Serpiente se puso en pie y salió de la tienda. Le temblaban las rodillas y el cuello, y los hombros le dolían por la tensión. Se sentó en la dura arena, deseando que acabara la noche.
Miró al cielo, una fina franja bordeada por las paredes del cañón. Las nubes parecían peculiarmente densas y opacas esa noche, pues aunque la luna aún no se había alzado lo suficiente para permitir ver, un poco de su luz tendría que haberse difuminado en el cielo. De repente, advirtió que las nubes no eran inusitadamente densas, sino muy delgadas y móviles, demasiado delgadas para permitir el paso de la luz. Se movían con un viento que sólo soplaba por encima del suelo.
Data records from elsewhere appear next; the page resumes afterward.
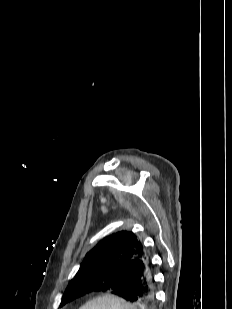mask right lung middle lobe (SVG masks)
Wrapping results in <instances>:
<instances>
[{"label":"right lung middle lobe","instance_id":"1","mask_svg":"<svg viewBox=\"0 0 232 309\" xmlns=\"http://www.w3.org/2000/svg\"><path fill=\"white\" fill-rule=\"evenodd\" d=\"M129 276L125 273H110L107 271H96L85 273L81 276L75 277L70 284L68 285L65 293L62 296V301L60 306L65 305L83 295L86 294V291L89 286L96 287L101 286L105 280L110 282L113 281H122L126 282Z\"/></svg>","mask_w":232,"mask_h":309}]
</instances>
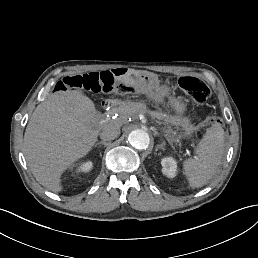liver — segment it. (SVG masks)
<instances>
[{"instance_id":"obj_1","label":"liver","mask_w":258,"mask_h":258,"mask_svg":"<svg viewBox=\"0 0 258 258\" xmlns=\"http://www.w3.org/2000/svg\"><path fill=\"white\" fill-rule=\"evenodd\" d=\"M98 117L94 103L80 90L51 94L36 107L23 151L33 176L47 190L61 191V174L91 150L99 132L89 124Z\"/></svg>"}]
</instances>
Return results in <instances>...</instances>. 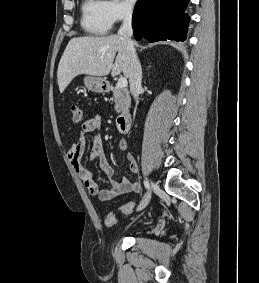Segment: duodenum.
I'll return each instance as SVG.
<instances>
[{"mask_svg": "<svg viewBox=\"0 0 259 283\" xmlns=\"http://www.w3.org/2000/svg\"><path fill=\"white\" fill-rule=\"evenodd\" d=\"M131 115L129 113H122L117 118V129L120 133H127L131 126Z\"/></svg>", "mask_w": 259, "mask_h": 283, "instance_id": "obj_1", "label": "duodenum"}]
</instances>
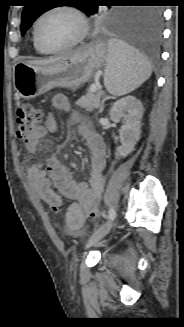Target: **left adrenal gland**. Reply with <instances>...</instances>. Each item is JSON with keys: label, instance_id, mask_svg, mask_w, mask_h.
<instances>
[{"label": "left adrenal gland", "instance_id": "1", "mask_svg": "<svg viewBox=\"0 0 184 327\" xmlns=\"http://www.w3.org/2000/svg\"><path fill=\"white\" fill-rule=\"evenodd\" d=\"M108 99V97H104L103 98V100H102V102H101V106H100V113L103 111V109H104V102L106 101Z\"/></svg>", "mask_w": 184, "mask_h": 327}]
</instances>
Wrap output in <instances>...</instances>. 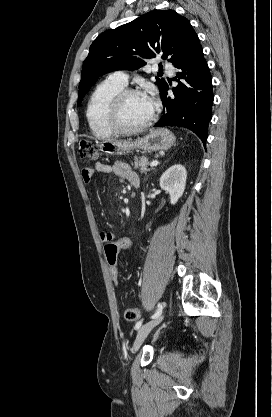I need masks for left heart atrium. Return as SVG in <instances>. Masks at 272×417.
<instances>
[{"instance_id":"39dd6f15","label":"left heart atrium","mask_w":272,"mask_h":417,"mask_svg":"<svg viewBox=\"0 0 272 417\" xmlns=\"http://www.w3.org/2000/svg\"><path fill=\"white\" fill-rule=\"evenodd\" d=\"M145 101L149 108L154 112L155 108L157 107V98L155 96V93L153 91L150 92V95L145 96Z\"/></svg>"}]
</instances>
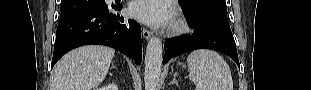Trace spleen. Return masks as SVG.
Masks as SVG:
<instances>
[{
  "label": "spleen",
  "instance_id": "1",
  "mask_svg": "<svg viewBox=\"0 0 311 90\" xmlns=\"http://www.w3.org/2000/svg\"><path fill=\"white\" fill-rule=\"evenodd\" d=\"M189 77L196 90H233L226 61L212 50H195L187 58Z\"/></svg>",
  "mask_w": 311,
  "mask_h": 90
}]
</instances>
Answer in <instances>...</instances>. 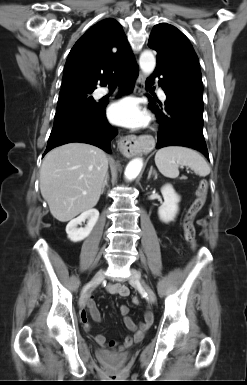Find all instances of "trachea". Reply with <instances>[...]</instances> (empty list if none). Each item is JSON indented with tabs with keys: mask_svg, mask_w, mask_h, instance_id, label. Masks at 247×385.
Here are the masks:
<instances>
[{
	"mask_svg": "<svg viewBox=\"0 0 247 385\" xmlns=\"http://www.w3.org/2000/svg\"><path fill=\"white\" fill-rule=\"evenodd\" d=\"M118 82L116 80H111L109 84L116 85Z\"/></svg>",
	"mask_w": 247,
	"mask_h": 385,
	"instance_id": "1",
	"label": "trachea"
}]
</instances>
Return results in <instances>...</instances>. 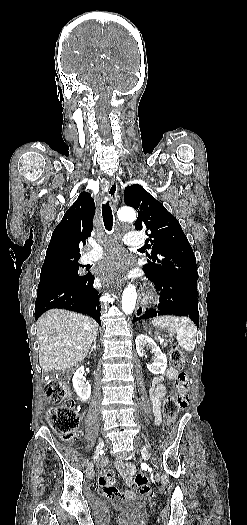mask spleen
Here are the masks:
<instances>
[{"label": "spleen", "instance_id": "3e777b00", "mask_svg": "<svg viewBox=\"0 0 247 525\" xmlns=\"http://www.w3.org/2000/svg\"><path fill=\"white\" fill-rule=\"evenodd\" d=\"M153 325H159L161 329L165 327H171V333H176V341L184 351H194L196 345V333L197 329L188 317H170V315H164V317H154L152 321Z\"/></svg>", "mask_w": 247, "mask_h": 525}]
</instances>
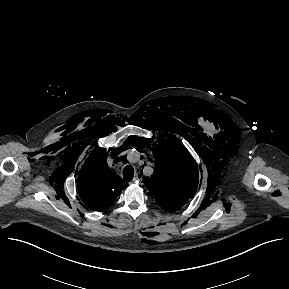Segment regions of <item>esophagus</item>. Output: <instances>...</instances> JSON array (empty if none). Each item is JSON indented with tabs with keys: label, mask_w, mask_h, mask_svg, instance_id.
<instances>
[{
	"label": "esophagus",
	"mask_w": 289,
	"mask_h": 289,
	"mask_svg": "<svg viewBox=\"0 0 289 289\" xmlns=\"http://www.w3.org/2000/svg\"><path fill=\"white\" fill-rule=\"evenodd\" d=\"M140 178L138 176V174L134 177L133 182L139 183Z\"/></svg>",
	"instance_id": "1"
}]
</instances>
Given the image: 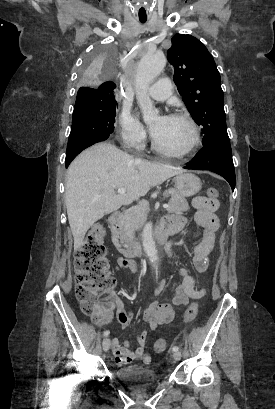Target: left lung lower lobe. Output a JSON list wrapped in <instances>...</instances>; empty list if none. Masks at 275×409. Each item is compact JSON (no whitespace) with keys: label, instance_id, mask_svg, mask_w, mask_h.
Returning a JSON list of instances; mask_svg holds the SVG:
<instances>
[{"label":"left lung lower lobe","instance_id":"obj_1","mask_svg":"<svg viewBox=\"0 0 275 409\" xmlns=\"http://www.w3.org/2000/svg\"><path fill=\"white\" fill-rule=\"evenodd\" d=\"M184 168L215 172L224 177L234 191L235 171L229 140L215 142L208 147H203Z\"/></svg>","mask_w":275,"mask_h":409}]
</instances>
Mientras miraba, un banco de nubes oscuras se separó, y Serpiente pudo ver claramente el cielo, negro y profundo, con puntos de luz multicolor. Serpiente se quedó mirándolos, esperando que las nubes no volvieran a unirse, y deseó que hubiera alguien cerca para compartir las estrellas. Había planetas girando en torno a aquellas estrellas, y personas viviendo en ellos, personas que podrían haber ayudado a Jesse si hubieran sabido que existía. Serpiente se preguntó si su plan había tenido alguna posibilidad de éxito, o si Jesse lo había aceptado porque a un nivel más profundo que el shock y la resignación, su amor a la vida era demasiado fuerte para dejarla ir.
En el interior de la tienda, alguien destapó un claro cuenco de luciérnagas.
La bioluminiscencia azul que se esparcía por la entrada se desparramó sobre la arena negra.
—Curadora, Jesse te llama. —Alta, demacrada y macilenta, la silueta de Merideth se recortó contra las sombras, su voz despojada de toda entonación.
Serpiente llevó a Sombra al interior. Merideth no volvió a hablarle. Incluso Alex la miró con una expresión llena de inseguridad y miedo. Pero Jesse le dio la bienvenida con sus ojos ciegos. Merideth y Alex se quedaron delante de la cama, como montando guardia. Serpiente se detuvo.
No dudaba de su decisión, pero la elección final seguía siendo de Jesse.
—Venid a besarme —dijo Jesse—. Luego dejadnos. Merideth se dio la vuelta.
—¡No puedes pedirnos que nos vayamos ahora!
—Ya tienes muchas cosas que olvidar —su voz temblaba de debilidad. Su pelo colgaba enmarañado en su frente, y en su rostro sólo quedaba una expresión de resistencia casi exhausta. Serpiente lo vio y Alex lo vio, pero Merideth se quedó de pie, con los hombros hundidos, la mirada clavada en el suelo.
Alex se arrodilló y se llevó gentilmente a los labios la mano de Jesse. La besó casi con reverencia, en los dedos, en la mejilla, en los labios. Ella depositó su mano sobre su hombro y la conservó allí un instante. Alex se levantó muy despacio, en silencio, miró a Serpiente y salió de la tienda.
—Merry, por favor, dime adiós antes de que te vayas. Aceptando la derrota, Merideth se arrodilló junto a ella, le apartó el pelo de la cara macerada y la abrazó. Ella devolvió el abrazo. Ninguno de los dos ofreció consuelo.
Merideth salió de la tienda, en un silencio que se hizo más largo de lo que Serpiente hubiese deseado. Cuando las pisadas se convirtieron en un susurro de arena contra cuero, Jesse tembló con un sonido entre el llanto y el gemido.
—¿Curadora?
—Estoy aquí. —Agarró la mano tendida de Jesse.
—¿Crees que habría salido bien?
—No lo sé —dijo Serpiente, recordando cómo una de sus maestras había regresado de la ciudad, tras haber encontrado únicamente las puertas cerradas y gente que se negaba a hablarle—. Quiero creer que sí.
Los labios de Jesse empezaban a adquirir una oscura tonalidad púrpura. Su labio inferior se había roto. Serpiente trató de secar la sangre, pero ésta fluía con la inconsistencia del agua y no pudo detenerla.
—Continúa —susurró Jesse.
—¿Qué?
—Sigue hasta la ciudad. Aún tienes que hacerles una petición.
—Jesse, no…
—Sí. Viven bajo un cielo de piedra, temerosos de todo lo que hay fuera. Pueden ayudarte, pero también necesitan tu ayuda. Se volverán todos locos dentro de unas pocas generaciones. Diles que viví y fui feliz. Diles que tal vez no habría muerto si hubieran contado la verdad. Decían que todo lo que había fuera mataba, y por eso pensé que no mataba nada.